Veniamo poi agli ostacoli di tipo pratico. Una volta che si ha deciso di affrontare il problema, a chi si chiede aiuto? Bella domanda. La difficoltà maggiore oggigiorno è capire cosa scartare. A chi mettiamo in mano la nostra salute mentale, il nostro benessere psicologico? Evitiamo di abboccare a chi ci promette il massimo risultato con il minimo sforzo: ricordiamo che se esistesse la bacchetta magica, oramai ne esisterebbe già una app per smartphone e non ci sarebbe bisogno di qualcuno per essere aiutati! Per iniziare possiamo rivolgerci al medico di base il quale, dopo avere escluso malattie di tipo esclusivamente fisico, ed aver valutato gli effetti del disturbo alimentare sul corpo ed il suo funzionamento (anche tramite esami specifici), potrà consigliarci quali sono le opzioni di cura. Sempre al medico di base possiamo chiedere espressamente indicazioni rispetto i servizi sul territorio in grado di fornire un supporto psicologico per il problema presentato. Esistono servizi pubblici, privati e convenzionati. Esistono poi, all’interno di questi, servizi specifici per i disturbi alimentari e servizi meno specifici. Prendiamoci il tempo di valutare le opzioni con calma: i costi, i tempi, le distanze, l’offerta. Valutiamo come ci sentiamo accolti quando ci presentiamo ad un primo colloquio, facciamo domande rispetto ciò che non ci è chiaro. Facciamoci sempre consigliare da professionisti e supportare da persone ci conoscono a fondo e di cui ci fidiamo.

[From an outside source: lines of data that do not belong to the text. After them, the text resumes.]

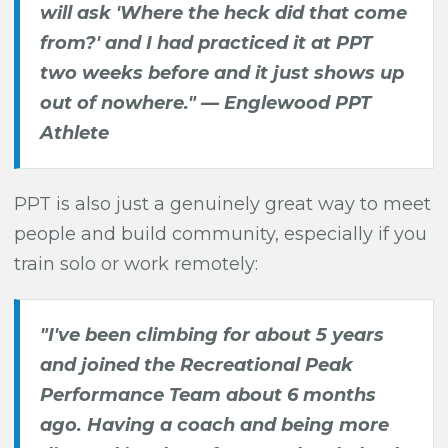
will ask 'Where the heck did that come
from?' and I had practiced it at PPT
two weeks before and it just shows up
out of nowhere." —
Englewood PPT
Athlete
PPT is also just a genuinely great way to meet
people and build community, especially if you
train solo or work remotely:
"I've been climbing for about 5 years
and joined the Recreational Peak
Performance Team about 6 months
ago. Having a coach and being more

Sebbene le ricerche qui esaminate si riferiscano in modo specifico ai disturbi alimentari, queste considerazioni possono tornare utili anche per altre condizioni di disagio. Cercare aiuto quando si soffre non è sempre facile, i motivi sono diversi e ciascuno affronta il proprio malessere in modo unico: questa è la prima cosa da accettare quando ci troviamo di fronte alla sofferenza altrui, riconoscendole piena dignità. La ricerca di soluzioni arriva successivamente: per quella è necessario affidarsi ai servizi/professionisti di competenza, non dimenticandosi di supportare chi soffre durante questo percorso di cambiamento.